== PROBLEM TO WORK ON ==
In the entries below, the line with "Extension à Clip" marks the start. Return it and every following line exactly, ending with the last.

== Stored data entries ==
—————

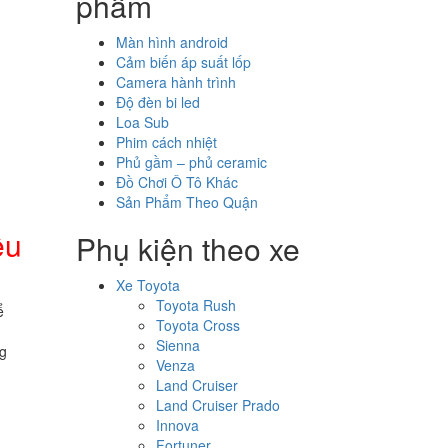
phẩm
Màn hình android
Cảm biến áp suất lốp
Camera hành trình
Độ đèn bi led
Loa Sub
Phim cách nhiệt
Phủ gầm – phủ ceramic
Đồ Chơi Ô Tô Khác
Sản Phẩm Theo Quận
êu
Phụ kiện theo xe
Xe Toyota
Toyota Rush
ể
Toyota Cross
Sienna
ng
Venza
Land Cruiser
Land Cruiser Prado
Innova
Fortuner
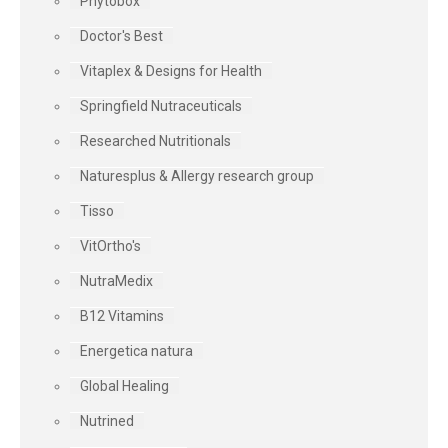
Phytobox
Doctor's Best
Vitaplex & Designs for Health
Springfield Nutraceuticals
Researched Nutritionals
Naturesplus & Allergy research group
Tisso
VitOrtho's
NutraMedix
B12 Vitamins
Energetica natura
Global Healing
Nutrined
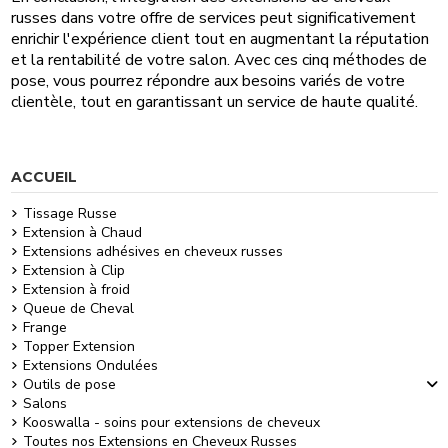
russes dans votre offre de services peut significativement
enrichir l'expérience client tout en augmentant la réputation
et la rentabilité de votre salon. Avec ces cinq méthodes de
pose, vous pourrez répondre aux besoins variés de votre
clientèle, tout en garantissant un service de haute qualité.
ACCUEIL
Tissage Russe
Extension à Chaud
Extensions adhésives en cheveux russes
Extension à Clip
Extension à froid
Queue de Cheval
Frange
Topper Extension
Extensions Ondulées
Outils de pose
Salons
Kooswalla - soins pour extensions de cheveux
Toutes nos Extensions en Cheveux Russes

—————

== WRITTEN SOLUTION ==
Extension à Clip
Extension à froid
Queue de Cheval
Frange
Topper Extension
Extensions Ondulées
Outils de pose
Salons
Kooswalla - soins pour extensions de cheveux
Toutes nos Extensions en Cheveux Russes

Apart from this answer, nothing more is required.